ROWING: NOW FOR the postmortem. Well, not here; or at least not yet. Let's look to the future and what it may look like for the sport at international level.
The governing body of the sport in Ireland, the IARU, is looking for a performance director to oversee the international and talent-identification end of the sport to the 2012 Games and beyond.
The attitude of some of the athletes in Beijing has been lukewarm, at best, with Seán Casey looking back to the time of the last High Performance Director, Richard Parr, with little affection.
"We had a High Performance Director before and there wasn't much development. We had a head coach (Harald Jahrling) for the last four years and (international rowing) improved the most that I have ever seen.

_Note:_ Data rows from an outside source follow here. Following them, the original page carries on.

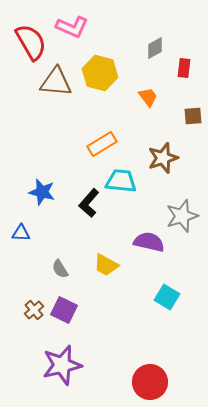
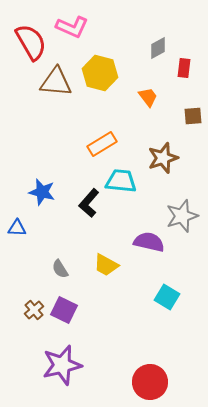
gray diamond: moved 3 px right
blue triangle: moved 4 px left, 5 px up
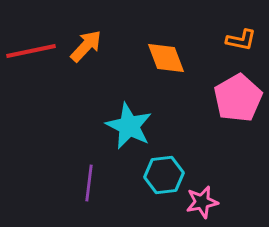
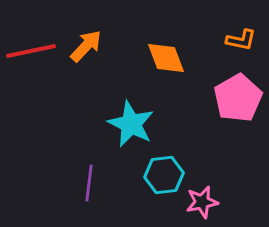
cyan star: moved 2 px right, 2 px up
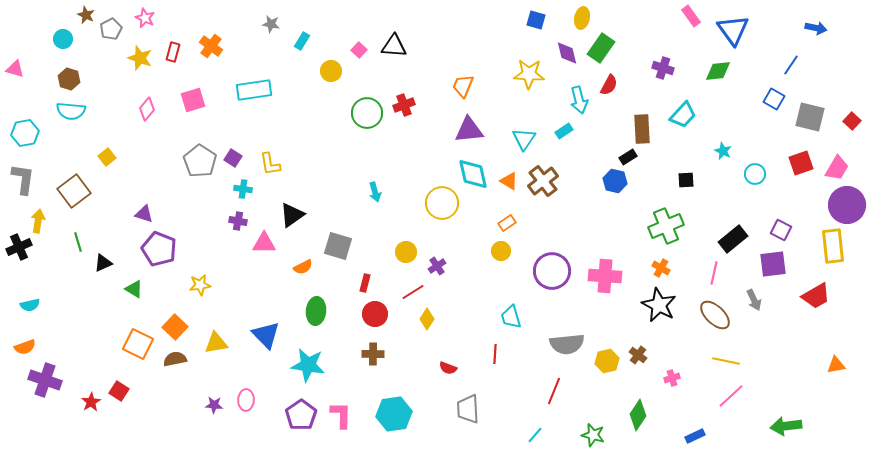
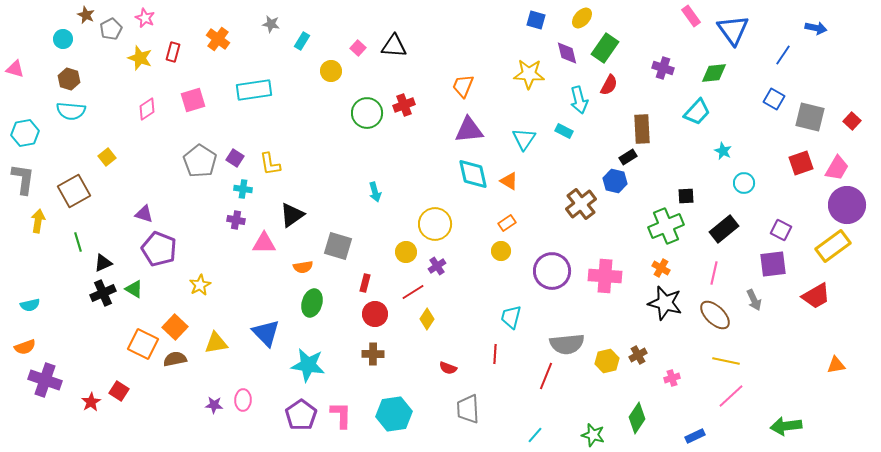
yellow ellipse at (582, 18): rotated 30 degrees clockwise
orange cross at (211, 46): moved 7 px right, 7 px up
green rectangle at (601, 48): moved 4 px right
pink square at (359, 50): moved 1 px left, 2 px up
blue line at (791, 65): moved 8 px left, 10 px up
green diamond at (718, 71): moved 4 px left, 2 px down
pink diamond at (147, 109): rotated 15 degrees clockwise
cyan trapezoid at (683, 115): moved 14 px right, 3 px up
cyan rectangle at (564, 131): rotated 60 degrees clockwise
purple square at (233, 158): moved 2 px right
cyan circle at (755, 174): moved 11 px left, 9 px down
black square at (686, 180): moved 16 px down
brown cross at (543, 181): moved 38 px right, 23 px down
brown square at (74, 191): rotated 8 degrees clockwise
yellow circle at (442, 203): moved 7 px left, 21 px down
purple cross at (238, 221): moved 2 px left, 1 px up
black rectangle at (733, 239): moved 9 px left, 10 px up
yellow rectangle at (833, 246): rotated 60 degrees clockwise
black cross at (19, 247): moved 84 px right, 46 px down
orange semicircle at (303, 267): rotated 18 degrees clockwise
yellow star at (200, 285): rotated 20 degrees counterclockwise
black star at (659, 305): moved 6 px right, 2 px up; rotated 12 degrees counterclockwise
green ellipse at (316, 311): moved 4 px left, 8 px up; rotated 12 degrees clockwise
cyan trapezoid at (511, 317): rotated 30 degrees clockwise
blue triangle at (266, 335): moved 2 px up
orange square at (138, 344): moved 5 px right
brown cross at (638, 355): rotated 24 degrees clockwise
red line at (554, 391): moved 8 px left, 15 px up
pink ellipse at (246, 400): moved 3 px left
green diamond at (638, 415): moved 1 px left, 3 px down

"We can bring in more people or we can bring in people who are qualified to do the job right. That's what matters; that's what brings in athletes - and they are the people who can develop athletes.

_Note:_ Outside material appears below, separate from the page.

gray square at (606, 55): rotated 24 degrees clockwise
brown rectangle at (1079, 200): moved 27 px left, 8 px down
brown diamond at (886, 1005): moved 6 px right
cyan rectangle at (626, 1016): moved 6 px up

"More office jobs? We've all seen that that doesn't work."
Parr was well-intentioned and cerebral, but his efforts to build a heavyweight programme in the previous Olympiad foundered, with some athletes just not taking his lead.
Jahrling was and is a good coach for heavyweights, but his dominant personality and his training methods alienated some athletes, especially among the lightweights.

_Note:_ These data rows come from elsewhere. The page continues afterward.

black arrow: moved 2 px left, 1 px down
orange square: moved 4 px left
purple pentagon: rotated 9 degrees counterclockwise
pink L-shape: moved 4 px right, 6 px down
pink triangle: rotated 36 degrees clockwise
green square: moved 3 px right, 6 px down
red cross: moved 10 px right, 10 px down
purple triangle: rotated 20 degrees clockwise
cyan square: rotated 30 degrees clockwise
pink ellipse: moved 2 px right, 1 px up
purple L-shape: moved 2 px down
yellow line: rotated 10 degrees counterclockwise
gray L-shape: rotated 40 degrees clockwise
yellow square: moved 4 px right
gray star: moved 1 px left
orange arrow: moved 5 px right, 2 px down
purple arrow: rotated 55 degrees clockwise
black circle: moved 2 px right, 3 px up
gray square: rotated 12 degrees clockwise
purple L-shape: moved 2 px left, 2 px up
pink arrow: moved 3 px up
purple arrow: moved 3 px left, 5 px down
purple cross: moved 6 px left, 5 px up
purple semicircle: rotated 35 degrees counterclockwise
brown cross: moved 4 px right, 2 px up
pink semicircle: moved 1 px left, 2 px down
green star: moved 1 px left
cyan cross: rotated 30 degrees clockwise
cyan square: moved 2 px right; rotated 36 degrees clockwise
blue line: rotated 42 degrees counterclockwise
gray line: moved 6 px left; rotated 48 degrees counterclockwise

The IARU may now be seeking a happy medium, but the way forward may not be easy.
First, the numbers of elite athletes is worryingly small - and dwindling. Eight years ago, Paul Griffin and Richard Archibald were the core of a rising group of lightweight oarsmen. Teamed up with Niall O'Toole and Eugene Coakley, their lightweight four finished sixth in Athens in 2004; and the crew, with some alterations, rose through the rankings to medal at World Championships in 2005 and 2006.
When the wheels came off in 2007, a new crew was assembled for this season, but the pool into which any coach could dip was shallow.
Now, after Beijing and a 10th-place finish, Griffin and Archibald are almost certainly gone; Gearóid Towey bowed out for good before the B Final; Cathal Moynihan says he will take a break.
"Obviously I'd like to come back for another Olympics," he says. "But it all depends on who's around. We need quality bodies. It's an awful lot of effort to put in if you're not going to get the return."
Eugene and Richard Coakley may still be in the picture. Some of the under-23s who drifted away under Jahrling may return. But where are the Griffin and Archibald of 2008?
At heavyweight, Casey, Jonno Devlin, Seán O'Neill and Cormac Folan have all been brought along (or in Devlin's case, brought in) by Jahrling. Alan Martin and James Wall are also in the picture. A good coach could build on Beijing, but, again, there is not a wide base of elite heavyweights.
Both Irish crews paid the price in Shunyi for poor starts. It's one area where all the training in the world cannot compare with competing.
And the split-up of the Irish system meant the two fours did not experience the white heat of competing against each other in camps.
One possible future is that present team manager Mike Heskin come in as performance director. The eminent coach Thor Nilsen, who headed up the Ireland system on and off for years, suggested as much to this reporter in Shunyi.
Whoever takes over will also have to do without the services of Neasa Folan, who has now left for the British system.